The launch occurred on Monday at 10:18 Moscow time, lifting off from Cape Canaveral, Florida. The rocket carried Astrobotic Technology’s Peregrine lunar lander, a centerpiece of the Commercial Lunar Payload Services program, which aligns with the Artemis initiative to land astronauts on the Moon by 2025-26. The core aim of CLPS is to dramatically lower the cost of delivering small payloads to the Moon by purchasing turnkey missions as a service from private contractors.
Peregrine rests on a flexible platform that can be reconfigured for other missions with similar payloads. The vehicle spans 2.5 meters in width and 1.9 meters in height, making it smaller than Luna-25, and it can deliver up to 265 kilograms to the lunar surface.
If the flight proceeds as planned, on February 24 the lander will touch down alongside five Colmena microlunar rovers from Mexico, each about 12 centimeters in diameter, and the Iris lunar rover developed by American students. Iris is slightly larger than Colmena, roughly the size of a shoebox, and carries a capable camera for studying geological samples. The landing platform includes a suite of spectrometers to analyze the lunar soil and other instruments, but the emphasis is on validating that a private company can execute a lunar mission affordably in practice.
Peregrine marks the first American spacecraft sent to the lunar surface in more than five decades. The last human steps were Apollo 17 in 1972, and the last American robotic mission was Surveyor 7 in 1968.
Additionally, the Peregrine launch signifies the debut of ULA’s new Vulcan rocket.
American-style import substitution
Vulcan serves as a direct successor to the Russian Atlas V engine rocket, which had a long, dependable run. It powered missions ranging from Pluto’s New Horizons to the Mars rovers Curiosity and Perseverance, the Jupiter probe Juno, and the lunar satellite LRO. In 2014, amid political tensions with Russia, the United States moved to sever reliance on the Russian engine and accelerate Vulcan’s development, which required creating an engine with comparable or superior performance.
The BE-4 engine for Vulcan was developed by Blue Origin, with initial tests conducted in 2017. It operates in a closed cycle with an oxygen-rich mixture and uses methane rather than kerosene. BE-4 delivers less thrust than the old design in one unit but is smaller in diameter and mass, allowing two BE-4 units on the Vulcan first stage. The upper stage uses a modified Centaur hydrogen-oxygen unit.
Vulcan’s payload to low Earth orbit exceeds 27 tonnes, surpassing Atlas V and Falcon 9. This is significant because SpaceX and ULA compete heavily for Defense Department launches in the United States.
The BE-4 is also slated for use in Blue Origin’s New Glenn, a reusable heavy-lift rocket project targeted to begin its first flight in the latter half of 2024. If these plans succeed, SpaceX would gain a direct competitor in the reusable heavy-lift segment.
How did the RD-180 reach the United States?
The idea of integrating Russian engines into American missiles began in the 1990s. Buyers in the West often favored lower prices, acknowledging that Russian labor could be cheaper than Western labor. Yet the RD-180 proved to be a high-quality, valuable product with no true American analog at the time.
A turbopump requires energy to drive the main combustion chamber. Early space engines used an open-cycle approach, burning a small amount of oxygen and kerosene in an auxiliary chamber to spin the turbine, which then pumped fuel into the main chamber. To prevent turbine melting, excess kerosene cooled the flame, and exhaust often contained unburned kerosene, which reduced thrust.

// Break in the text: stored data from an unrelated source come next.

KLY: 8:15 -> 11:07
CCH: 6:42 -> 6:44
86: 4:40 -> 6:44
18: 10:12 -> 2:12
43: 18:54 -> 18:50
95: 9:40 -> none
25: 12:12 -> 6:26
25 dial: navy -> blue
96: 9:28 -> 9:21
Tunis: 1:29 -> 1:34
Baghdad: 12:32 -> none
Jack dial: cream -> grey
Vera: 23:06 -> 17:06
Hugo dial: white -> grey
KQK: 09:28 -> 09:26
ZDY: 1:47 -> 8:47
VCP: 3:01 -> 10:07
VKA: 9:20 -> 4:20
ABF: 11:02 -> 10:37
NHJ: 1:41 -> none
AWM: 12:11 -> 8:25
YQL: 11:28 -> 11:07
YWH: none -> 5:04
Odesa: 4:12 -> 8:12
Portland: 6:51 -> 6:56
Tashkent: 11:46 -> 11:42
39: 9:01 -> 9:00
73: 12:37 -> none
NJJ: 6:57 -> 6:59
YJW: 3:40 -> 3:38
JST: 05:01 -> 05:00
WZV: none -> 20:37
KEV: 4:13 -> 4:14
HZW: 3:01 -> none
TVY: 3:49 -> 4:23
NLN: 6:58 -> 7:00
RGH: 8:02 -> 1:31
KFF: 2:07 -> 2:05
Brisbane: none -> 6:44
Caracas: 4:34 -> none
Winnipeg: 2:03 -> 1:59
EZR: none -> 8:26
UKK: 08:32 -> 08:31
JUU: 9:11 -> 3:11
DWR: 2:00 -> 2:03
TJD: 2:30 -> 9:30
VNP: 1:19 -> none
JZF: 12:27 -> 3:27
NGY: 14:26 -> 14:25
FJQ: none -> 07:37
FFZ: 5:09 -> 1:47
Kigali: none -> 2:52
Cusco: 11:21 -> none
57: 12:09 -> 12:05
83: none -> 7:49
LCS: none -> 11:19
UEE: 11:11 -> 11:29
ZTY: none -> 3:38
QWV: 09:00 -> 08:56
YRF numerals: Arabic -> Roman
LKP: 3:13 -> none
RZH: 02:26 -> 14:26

A straightforward fix emerged: burn the unburned fuel in the main chamber, but incomplete combustion risks soot that can foul the engine. An alternative was to burn kerosene with excess oxygen, creating a hot, oxygen-rich mixture that could oxidize engine parts. In the 1970s, American engineers solved the problem by replacing kerosene with hydrogen, avoiding soot formation. This led to the RS-25 engines used on the Shuttle in a closed-cycle, fuel-rich arrangement. The Soviets pursued a different path, developing robust alloys to withstand hot, oxygen-rich mixtures, as seen in NK-33 engines for the N-1 project and in RD-170 engines for Energia-Buran.
Later, hydrogen’s drawbacks—such as its tendency to permeate tiny cracks, low density, and extremely low liquefaction temperature—were acknowledged. The RS-25 proved intricate and costly, making scaled-down versions for lighter missiles impractical. Conversely, the RD-170 was scalable, with its four-chamber design halved to create the RD-180 while retaining high thrust in a compact form. This adaptation contributed to the success of the first-stage engines for American Atlas-III and Atlas-V rockets, shaping American spaceflight for years.
In 1996, the RD-180 project won the bid to power the first stages of the Atlas-III and Atlas-V, becoming a pivotal element of United States space efforts for a long time.